Here's what investors should know.
Image source: Getty Images.
History says the stock market is headed lower in the next one, two, and three years
The cyclically adjusted price-to-earnings (CAPE) ratio is a valuation metric typically used to gauge whether entire stock market indexes are overvalued or undervalued. It was developed by Nobel-winning economist Robert Shiller during the dot-com bubble, so it is sometimes referred to as the Shiller P/E ratio.
Whereas the traditional price-to-earnings (PE) ratio is based on earnings from the last 12 months, the CAPE ratio is calculated with average inflation-adjusted earnings from the past decade. That eliminates cyclical fluctuations that occur throughout the business cycle to produce a more accurate picture of where an index's valuation stands.
The S&P 500 had a CAPE ratio of 37.8 at the end of July, well above the historical average of 21.2. Indeed, its monthly CAPE ratio has exceeded 37 on only 39 occasions since its was created in 1957, meaning its valuation has been this high less than 5% of the time throughout history.

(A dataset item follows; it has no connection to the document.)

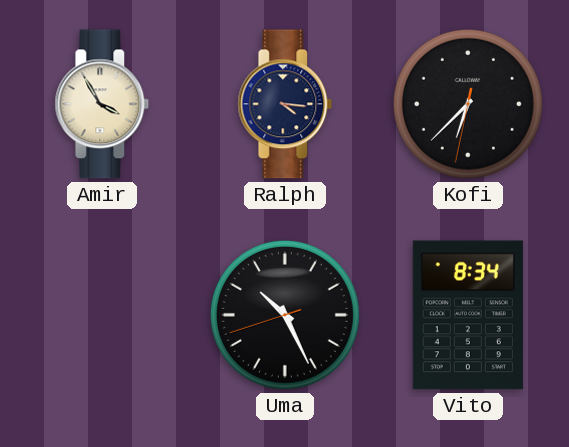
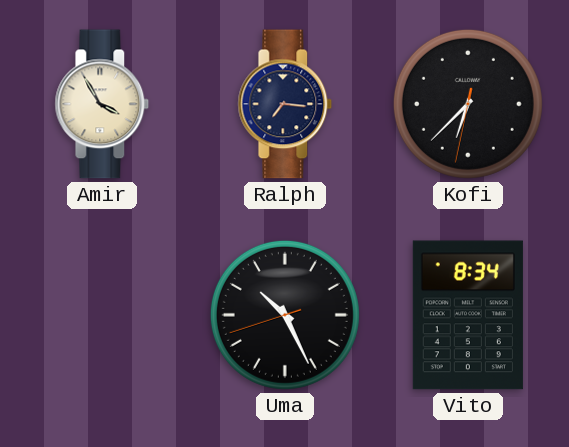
Ralph: 4:16 -> 7:16
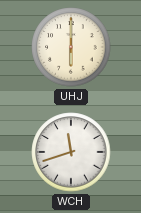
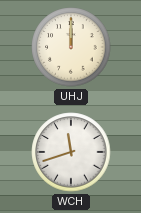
UHJ: 6:00 -> 12:00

Unfortunately, the S&P 500 has historically performed poorly under such conditions. The following chart shows its average return over different time periods following incidents where its monthly CAPE ratio measured 37 or more.
Holding Period
|
S&P 500 Return (When CAPE Ratio Is 37+)
|
1 year
|
(3%)
|
2 years
|
(12%)
|
3 years
|
(14%)
|
Data source: Robert Shiller.
The S&P 500 has generally declined during the one-, two-, and three-year periods following incidents where its CAPE ratio topped 37. Put differently, history says the index -- which is widely considered the best benchmark for the entire U.S. stock market -- will drop 3% by July 2026, drop 12% by July 2027, and drop 14% by July 2028.

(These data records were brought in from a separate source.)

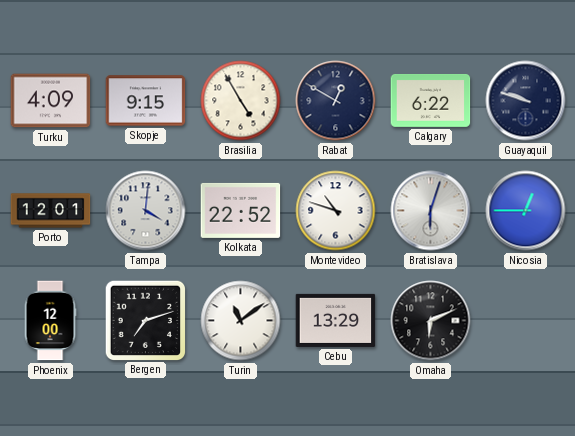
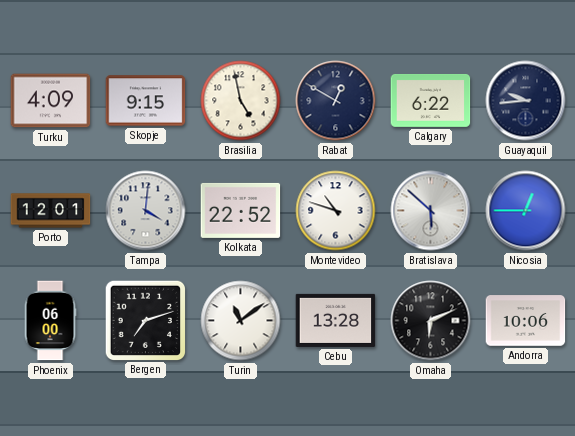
Brasilia: 4:55 -> 4:58
Guayaquil: 9:48 -> 9:44
Bratislava: 6:03 -> 5:52
Phoenix: 12:00 -> 06:00
Cebu: 13:29 -> 13:28
Andorra: none -> 10:06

Some additional perspective on Warren Buffett's $344 billion warning
Investors should consider Warren Buffett's capital allocation decisions in another context. Yes, Berkshire has been a net seller of stocks for 11 consecutive quarters, and it held $344 billion in cash and equivalents on its balance sheet in the second quarter. Those facts clearly suggest Buffett is hesitant to buy stocks, but some of that hesitancy is probably due to the size of his company.
To elaborate, Berkshire Hathaway's market capitalization currently exceeds $1 trillion, and its stock portfolio is worth more than $280 billion. Consequently, buying a few billion dollars in stock will not move the financial needle for the company, which severely limits its options when deploying capital in the market. Indeed, Buffett himself has made that point.

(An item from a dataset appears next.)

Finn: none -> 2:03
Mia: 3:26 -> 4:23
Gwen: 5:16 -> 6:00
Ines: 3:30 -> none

"There remain only a handful of companies in this country capable of truly moving the needle at Berkshire, and they have been endlessly picked over by us and by others," Buffett wrote in his 2023 letter to shareholders. "All in all, we have no possibility of eye-popping performance."
So while individual investors should heed Buffett's $344 billion warning to some degree, they should not avoid the stock market entirely. They are not constrained in the same way Berkshire is constrained. Put differently, buying a few thousand dollars in stock can move the financial needle for most people, meaning they have far more options than Berkshire. However, given the S&P 500's elevated valuation, investors should focus on reasonably priced stocks they are comfortable holding through volatility.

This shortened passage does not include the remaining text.